Rees Chapman, Ph.D.
When I work with clients who want to lose weight, I often begin by exploring with them their assumptions about bodily processes involving nutrition and activity. In nearly all cases, they quickly reveal their belief that eating too much makes them fat. Early on, I challenge that assumption as not only mistaken, but also as misleading: in many ways, such a belief contributes to the problem of obesity.
I begin by inviting them to think of fat not as a disorder, but as an organismic adaptation. Fat, I tell them, is really only stored fuel for our bodies, which can be drawn upon at times when food is not available. I explain that food we have eaten only provides our bodies fuel for a few hours, until it is mostly digested, after which our bodies must find some other source of fuel; body fat is the next best source. When we go too long between meals, our metabolisms store a greater proportion of what we eat as fat. So, in a very real sense, we gain weight when our bodies are being deprived of nurture - when we are starving ourselves. If we are feeding ourselves regularly and well, our bodies need very little stored fuel, and we are likely to maintain an ideal weight.

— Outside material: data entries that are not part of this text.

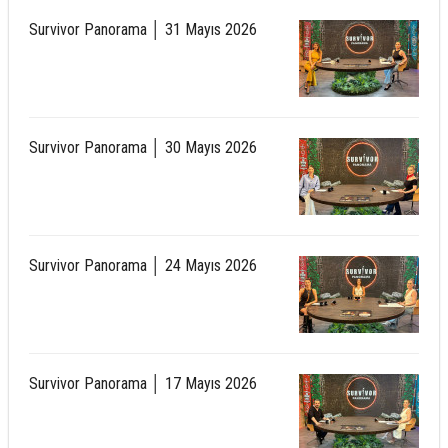
Survivor Panorama │ 31 Mayıs 2026
Survivor Panorama │ 30 Mayıs 2026
Survivor Panorama │ 24 Mayıs 2026
Survivor Panorama │ 17 Mayıs 2026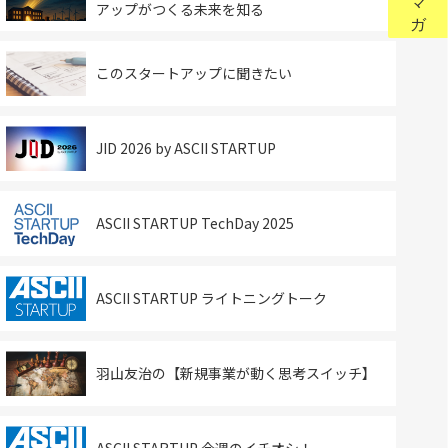
アップがつくる未来を知る
このスタートアップに聞きたい
JID 2026 by ASCII STARTUP
ASCII STARTUP TechDay 2025
ASCII STARTUP ライトニングトーク
羽山友治の【新規事業が動く思考スイッチ】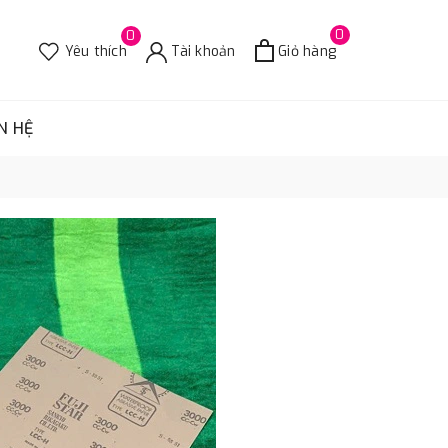
0
0
Yêu thích
Tài khoản
Giỏ hàng
N HỆ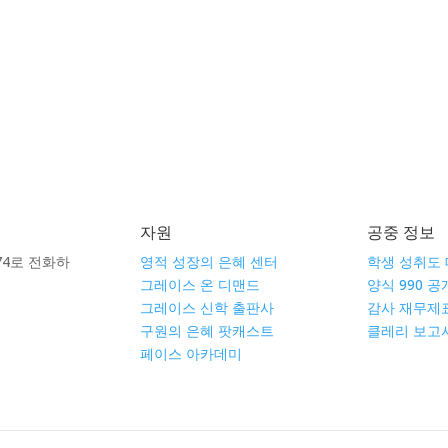
자원
공중 정보
8674로 전화하
영적 성장의 은혜 센터
학생 성취도
그레이스 온 디맨드
양식 990 
그레이스 신학 출판사
감사 재무제
구원의 은혜 팟캐스트
클레리 보고서
페이스 아카데미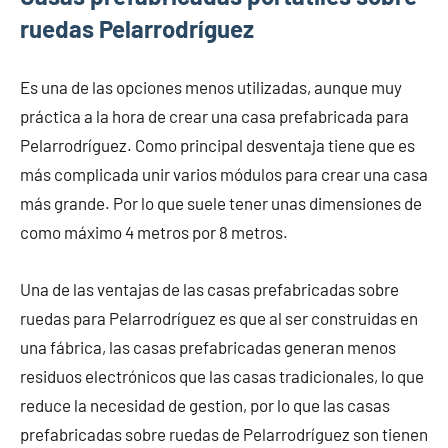
ruedas Pelarrodríguez
Es una de las opciones menos utilizadas, aunque muy
práctica a la hora de crear una casa prefabricada para
Pelarrodríguez. Como principal desventaja tiene que es
más complicada unir varios módulos para crear una casa
más grande. Por lo que suele tener unas dimensiones de
como máximo 4 metros por 8 metros.
Una de las ventajas de las casas prefabricadas sobre
ruedas para Pelarrodríguez es que al ser construidas en
una fábrica, las casas prefabricadas generan menos
residuos electrónicos que las casas tradicionales, lo que
reduce la necesidad de gestion, por lo que las casas
prefabricadas sobre ruedas de Pelarrodríguez son tienen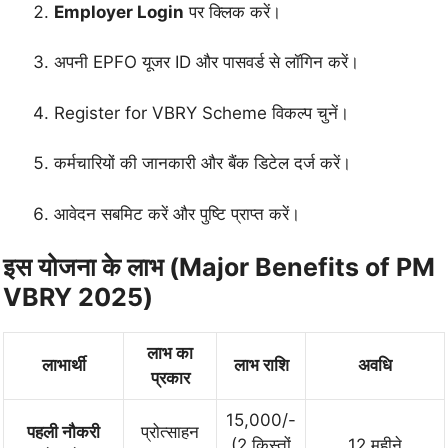
Employer Login
पर क्लिक करें।
अपनी EPFO यूजर ID और पासवर्ड से लॉगिन करें।
Register for VBRY Scheme विकल्प चुनें।
कर्मचारियों की जानकारी और बैंक डिटेल दर्ज करें।
आवेदन सबमिट करें और पुष्टि प्राप्त करें।
इस योजना के लाभ (Major Benefits of PM
VBRY 2025)
लाभ का
लाभार्थी
लाभ राशि
अवधि
प्रकार
15,000/-
पहली नौकरी
प्रोत्साहन
(2 किस्तों
12 महीने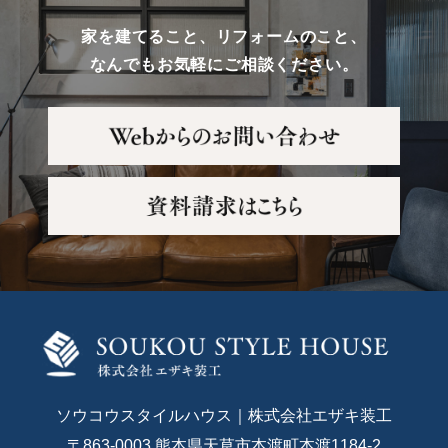
家を建てること、リフォームのこと、
なんでもお気軽にご相談ください。
ソウコウスタイルハウス｜株式会社エザキ装工
〒863-0003 熊本県天草市本渡町本渡1184-2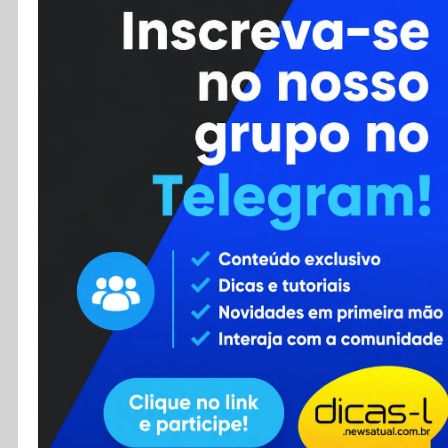
Cursos
Enviar Dica
F.A.Q
Cadastro
Contato
RSS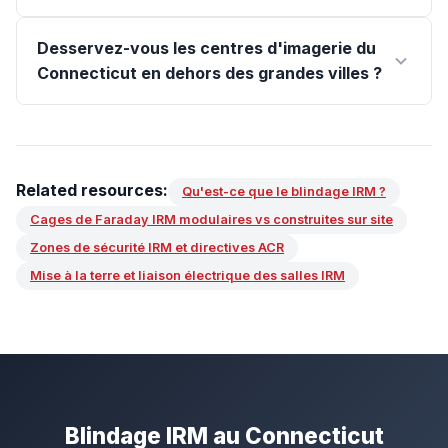
Desservez-vous les centres d'imagerie du
Connecticut en dehors des grandes villes ?
Related resources:
Qu'est-ce que le blindage IRM ?
Cages de Faraday IRM modulaires vs construites sur site
Zones de sécurité IRM et directives ACR
Mise à la terre et liaison électrique des salles IRM
Blindage IRM au Connecticut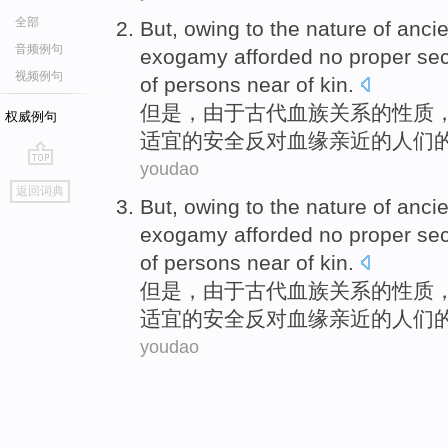
全部
But
,
owing to
the
nature
of
ancie
音频例句
exogamy afforded
no
proper
sec
视频例句
of persons
near
of
kin
.
但是
，
由于
古代
血族关系
的
性质
权威例句
适宜的
安全
反对
血缘
亲近
的人们
youdao
go
返回词典
top
But
,
owing to
the
nature
of
ancie
exogamy afforded
no
proper
sec
of persons
near
of
kin
.
但是
，
由于
古代
血族关系
的
性质
适宜的
安全
反对
血缘
亲近
的人们
youdao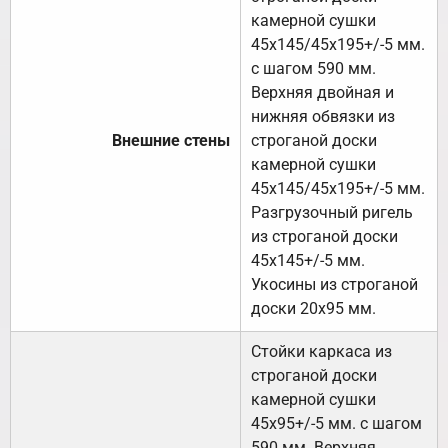
камерной сушки
45х145/45х195+/-5 мм.
с шагом 590 мм.
Верхняя двойная и
нижняя обвязки из
Внешние стены
строганой доски
камерной сушки
45х145/45х195+/-5 мм.
Разгрузочный ригель
из строганой доски
45х145+/-5 мм.
Укосины из строганой
доски 20х95 мм.
Стойки каркаса из
строганой доски
камерной сушки
45х95+/-5 мм. с шагом
590 мм. Верхняя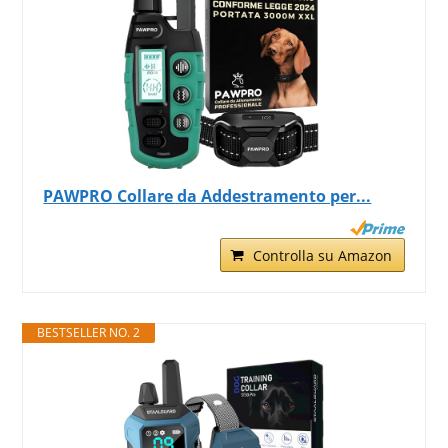
PAWPRO Collare da Addestramento per...
Controlla su Amazon
BESTSELLER NO. 2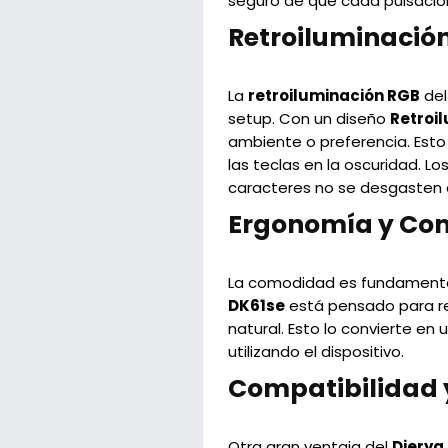
seguro de que cada pulsación 
Retroiluminación
La
retroiluminación RGB
de
setup. Con un diseño
Retroil
ambiente o preferencia. Esto
las teclas en la oscuridad. Lo
caracteres no se desgasten 
Ergonomía y Co
La comodidad es fundamental,
DK61se
está pensado para red
natural. Esto lo convierte e
utilizando el dispositivo.
Compatibilidad y
Otra gran ventaja del
Dierya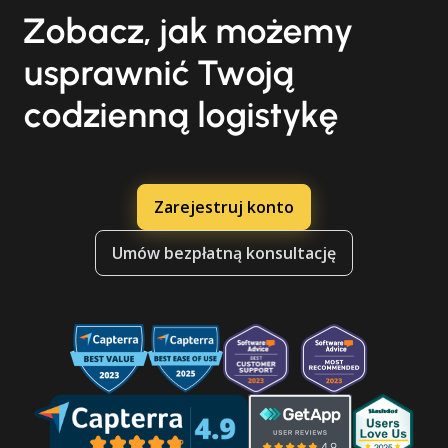
Zobacz, jak możemy
usprawnić Twoją
codzienną logistykę
Zarejestruj konto
Umów bezpłatną konsultację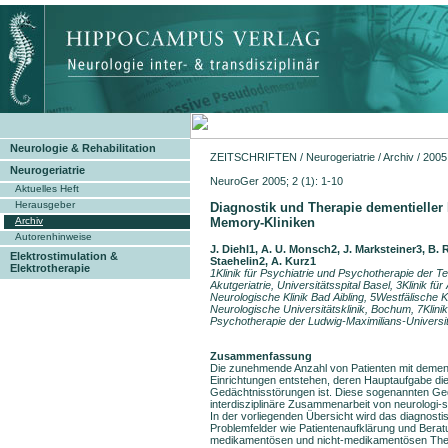
Neurologie & Rehabilitation
ZEITSCHRIFTEN
/
Neurogeriatrie
/
Archiv
/
2005
Neurogeriatrie
NeuroGer 2005; 2 (1): 1-10
Aktuelles Heft
Herausgeber
Diagnostik und Therapie dementielle
Memory-Kliniken
Archiv
Autorenhinweise
J. Diehl1, A. U. Monsch2, J. Marksteiner3, B.
Elektrostimulation &
Staehelin2, A. Kurz1
Elektrotherapie
1Klinik für Psychiatrie und Psychotherapie der
Akutgeriatrie, Universitätsspital Basel, 3Klinik 
Neurologische Klinik Bad Aibling, 5Westfälische K
Neurologische Universitätsklinik, Bochum, 7Klini
Psychotherapie der Ludwig-Maximilians-Univers
Zusammenfassung
Die zunehmende Anzahl von Patienten mit dement
Einrichtungen entstehen, deren Hauptaufgabe die
Gedächtnisstörungen ist. Diese sogenannten Ge
interdisziplinäre Zusammenarbeit von neurologi-
In der vorliegenden Übersicht wird das diagnost
Problemfelder wie Patientenaufklärung und Beratun
medikamentösen und nicht-medikamentösen Thera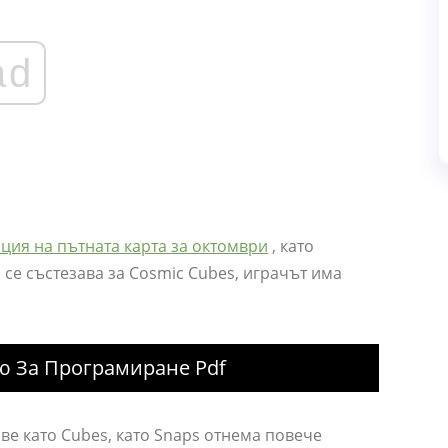
ad
ция на пътната карта за октомври
, като
а се състезава за Cosmic Cubes, играчът има
ю За Програмиране Pdf
аве като Cubes, като Snaps отнема повече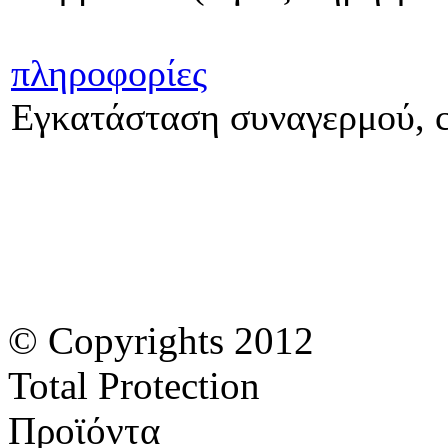
πληροφορίες
Εγκατάσταση συναγερμού, c
© Copyrights 2012
Total Protection
Προϊόντα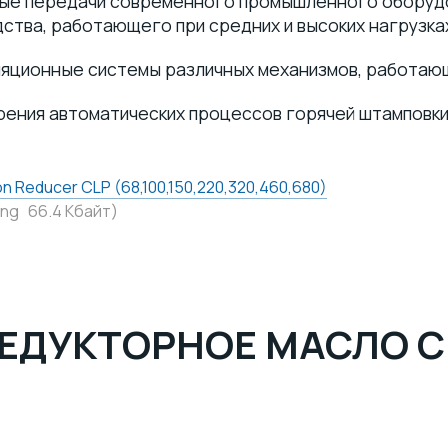
тые передачи современного промышленного оборуд
ства, работающего при средних и высоких нагрузка
ляционные системы различных механизмов, работаю
рения автоматических процессов горячей штамповк
n Reducer CLP (68,100,150,220,320,460,680)
png 66.4 Кбайт)
ЕДУКТОРНОЕ МАСЛО CL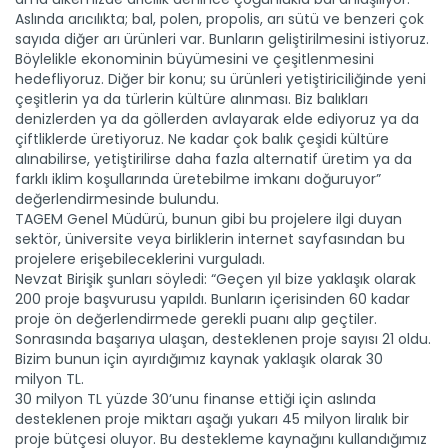
Aslında arıcılıkta; bal, polen, propolis, arı sütü ve benzeri çok
sayıda diğer arı ürünleri var. Bunların geliştirilmesini istiyoruz.
Böylelikle ekonominin büyümesini ve çeşitlenmesini
hedefliyoruz. Diğer bir konu; su ürünleri yetiştiriciliğinde yeni
çeşitlerin ya da türlerin kültüre alınması. Biz balıkları
denizlerden ya da göllerden avlayarak elde ediyoruz ya da
çiftliklerde üretiyoruz. Ne kadar çok balık çeşidi kültüre
alınabilirse, yetiştirilirse daha fazla alternatif üretim ya da
farklı iklim koşullarında üretebilme imkanı doğuruyor”
değerlendirmesinde bulundu.
TAGEM Genel Müdürü, bunun gibi bu projelere ilgi duyan
sektör, üniversite veya birliklerin internet sayfasından bu
projelere erişebileceklerini vurguladı.
Nevzat Birişik şunları söyledi: “Geçen yıl bize yaklaşık olarak
200 proje başvurusu yapıldı. Bunların içerisinden 60 kadar
proje ön değerlendirmede gerekli puanı alıp geçtiler.
Sonrasında başarıya ulaşan, desteklenen proje sayısı 21 oldu.
Bizim bunun için ayırdığımız kaynak yaklaşık olarak 30
milyon TL.
30 milyon TL yüzde 30’unu finanse ettiği için aslında
desteklenen proje miktarı aşağı yukarı 45 milyon liralık bir
proje bütçesi oluyor. Bu destekleme kaynağını kullandığımız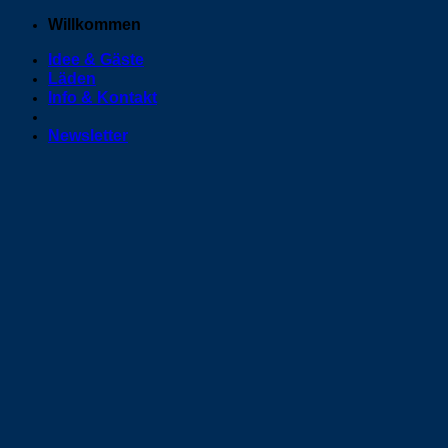
Zum
Willkommen
Inhalt
Idee & Gäste
springen
Läden
Info & Kontakt
Newsletter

There are some interesting truths that support this idea. One is the capacity for many teenagers to consume huge quantities of food (and nutritionless junk) all day long, and to stay slim. Often, those that subsequently put on excess weight start doing so when they join the workforce, and begin skipping breakfast, inhaling carbohydrate-laden fast food for lunch, then have a big meal at dinner time. Body fat is all that fuels them for most of each day, and they need more and more of it to function, so they begin putting on pounds.
Along the same lines, consider how bariatric surgeries work. The holding capacity of the stomach is reduced, so only smaller meals can be comfortably consumed. Surgeons and their patients believe this compels them to eat less, which is generally true, but those who eat only one smaller meal per day often have unfavorable surgical outcomes. Those that are successful are likely to eat smaller quantities more often, and this may be an even more important factor.
So, I advise clients who want to lose weight to first take note of how they organize their lives around food, and to be aware of periods of time in which they eat nothing (or nothing with any nutritional value). Nearly all have no breakfast, or only a high-carbohydrate snack, so I encourage them to eat a big breakfast (reminding them of the old wives' adage that it is "the most important meal of the day"). Then I suggest that they take whatever they eat in an average day and spread it out over several meals and snacks, usually five or more per day. Nutritional balance is emphasized, and I typically suggest a diet such as The Zone by Barry Sears, which implements certain proportions of carbohydrate, protein and fat in three meals and two or three snacks. In fact, carbohydrate reduction is generally an important factor, in that we tend to eat far more sweets and starches than our metabolisms are designed to process, and carbohydrate-rich diets lead to a metabolic feedback cycle which increases fat storage.
The main idea is to nurture ourselves regularly and frequently with healthy food, avoiding depriving ourselves; this will allow is to maintain metabolic balance and an appropriate body weight.